[Bro] Manager memory requirements for the intel framework

Mon May 21 08:53:39 PDT 2018

All,

A quick update: cluster workers apparently must be receiving traffic to process Intel::new_item events, because the rapid manager memory growth didn't occur while our test system was receiving traffic.  Thanks for the help, we've moved on to generating a more representative intel input file and replaying traffic for further testing.

Brian

-----Original Message-----
From: "Azoff, Justin S" <jazoff at illinois.edu>
Date: Tuesday, May 15, 2018 at 2:06 PM
To: Brian OBerry <brian.oberry at bluvector.io>
Cc: "bro at bro.org" <bro at bro.org>, Jon Siwek <jsiwek at corelight.com>
Subject: EXT: Re: [Bro] Manager memory requirements for the intel framework

    On May 15, 2018, at 9:13 AM, Brian OBerry <brian.oberry at bluvector.io> wrote:
    > 
    >  It remained at 27G after many cycles of replacing the input file with 18K new unique items.

    That is interesting because by default the intel framework doesn't expire items, so every time you replaced the file you were loading an additional 18k items..

    If I get a chance I will resurrect the benchmarking code I was working on a while ago.. It would do things like create a table of hosts and add 10k,20k,30k,40k hosts to it and see what the memory usage was for each count to see what the real work data usage is for different sized data structures.  I never tried it with the intel framework though.
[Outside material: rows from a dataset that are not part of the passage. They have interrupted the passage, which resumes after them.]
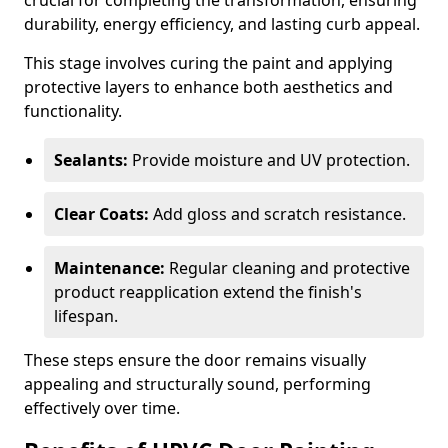
crucial for completing the transformation, ensuring
durability, energy efficiency, and lasting curb appeal.
This stage involves curing the paint and applying
protective layers to enhance both aesthetics and
functionality.
Sealants:
Provide moisture and UV protection.
Clear Coats:
Add gloss and scratch resistance.
Maintenance:
Regular cleaning and protective
product reapplication extend the finish's
lifespan.
These steps ensure the door remains visually
appealing and structurally sound, performing
effectively over time.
    > We commented the conditional that invokes “event Intel::new_item(item)” in base/frameworks/intel/main.bro to disable remote synchronization with the workers, and the huge VSize disappeared.
    > 

    This makes more sense.. I don't think your memory usage has anything to do with the intel itself, I think the communication code is falling behind.

    How many worker processes do you have configured?  Are they running on the same box or separate boxes?

    If you load up 18k indicators but have 100 worker nodes, the bro manager needs to send out 1,800,000 events to all the workers.  if the workers can't keep up, that data just ends up buffered in memory on the manager until it can be sent out.

    Jon: this is the use case I had for the Cluster::relay_rr, offloading the messaging load from the manager

    # On the manager, the new_item event indicates a new indicator that
    # has to be distributed.
    event Intel::new_item(item: Item) &priority=5
        {
        Broker::publish(indicator_topic, Intel::insert_indicator, item);
        }

    so that should maybe be used there, instead of the manager having to do all the communication work.

    — 
    Justin Azoff